2. What Keeps You Awake At Night?

According to Andrea Ballard, owner of Expecting Change, this question can provide a perspective for both you and your boss. The answers will vary widely, depending on the manager. After attending a presentation titled  “The 5 Things That Keeps Your CEO Up At Night”, Ballard got back to her office to share the question with her boss, to which the CEO answered, ‘’Wow, I could sure add a few”. And he eventually opened up and shared prospects that were completely new to her. She offered to be a mock audience for him and viewed his presentation wholly to provide feedback and develop an altered frame of reference for herself.

3. How Did You Get To Where You Are Today?

Asking this question shows that you’re focused on developing your skills to achieve the same progressive standing as your boss – if not further. It is also a great way to get some expert advice on what to do and what not to do in your career.
[RELATED: Interview Questions to Ask During YOUR Interview]

4. What Should I Know About Your Work Style Management?

Does your manager expect you to be available 24/7? Send in and respond to emails on weekends?
Just as a micromanager will not easily admit to micromanaging, asking these questions, straightforwardly, might not get you all the answers. However, even if you can get a tiny bit of insight, you will have a better sense of work expectations and how to handle them.

5. What Do You Think of The Employees Who Have Previously Worked For You?
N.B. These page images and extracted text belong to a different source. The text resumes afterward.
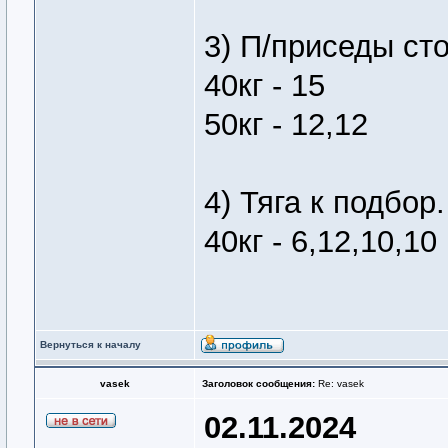
3) П/приседы ст
40кг - 15
50кг - 12,12
4) Тяга к подбор.
40кг - 6,12,10,10
Вернуться к началу
vasek
Заголовок сообщения:
Re: vasek
02.11.2024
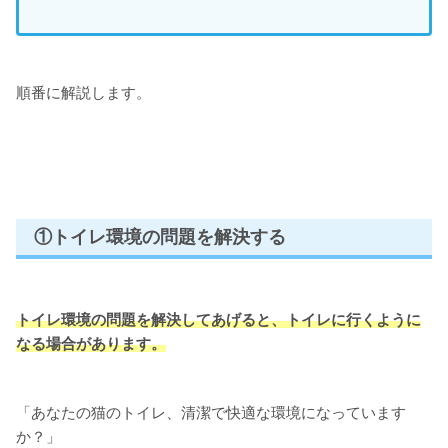
順番に解説します。
①トイレ環境の問題を解決する
トイレ環境の問題を解決してあげると、トイレに行くように
なる場合があります。
「あなたの猫のトイレ、清潔で快適な環境になっています
か？」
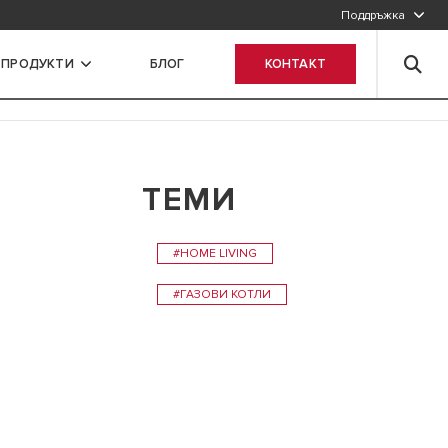
Поддръжка
 ПРОДУКТИ
БЛОГ
КОНТАКТ
ТЕМИ
#HOME LIVING
#ГАЗОВИ КОТЛИ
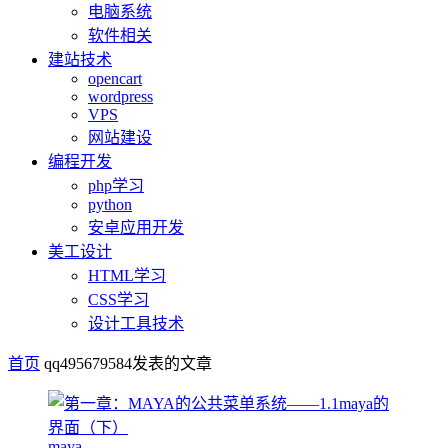
电脑系统
软件相关
建站技术
opencart
wordpress
VPS
网站建设
编程开发
php学习
python
安卓应用开发
美工设计
HTML学习
CSS学习
设计工具技术
首页
qq495679584发表的文章
maya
Reserve this question for a time when you’re in a serious ‘getting feedback’ mode, like during a performance evaluation or at a time when your boss has just given you a bit of a rough appraisal. As a task in any employee’s job description, this question can be a good signal to show that you want to improve in your skills, to make his or her job easier.

6. What’s One Thing I Can Do Differently?

This question is a sneaky way of finding out the expectations necessary for a winning performance. For example, if your boss asks you to participate in meetings more, you will know that rather than coming with every initiative on their own, s/he supports a collaborative environment of ideas. Being aware of that can help you cater exactly to his or her business notions.

7. Why Did You Hire Me?

When you are newly hired at a company, you often forget to ask why you were selected over all the other candidates. This is an important question to ask because it lets you zero in on exactly what your boss believed you would do to make the team better.
Your boss can, perhaps, say that unlike any other candidate, you have the ability to present complex data in a relatively simple way. So, now you know what exactly your boss expects you to deliver and, hence, you can work on getting better in that particular area, in future.

8. Want To Grab Lunch?

This question is recommended for team-building and connections, even though very few employees think of asking their bosses. Ballard says that going for lunch or drinks after work with the boss once in a while is reasonable.
Try and ask a few times to see how they receive it. Some managers might not want to socialize outside work for the fear of looking like they are playing favorites. But in case your boss is up for it, just stick to neutral, non-work topics for striking up a conversation.
At the end of the day, believe that your boss is the ally to your success. The desire to bring out best in people is something that s/he has definitely thought about. But you need to help and guide them as well. Sometimes s/he is just busy as you, focusing on the tasks assigned to them by their supervisors. So be fair and don’t expect them to second-guess every initiative you take at work. The definition of success might just be one spoken word away.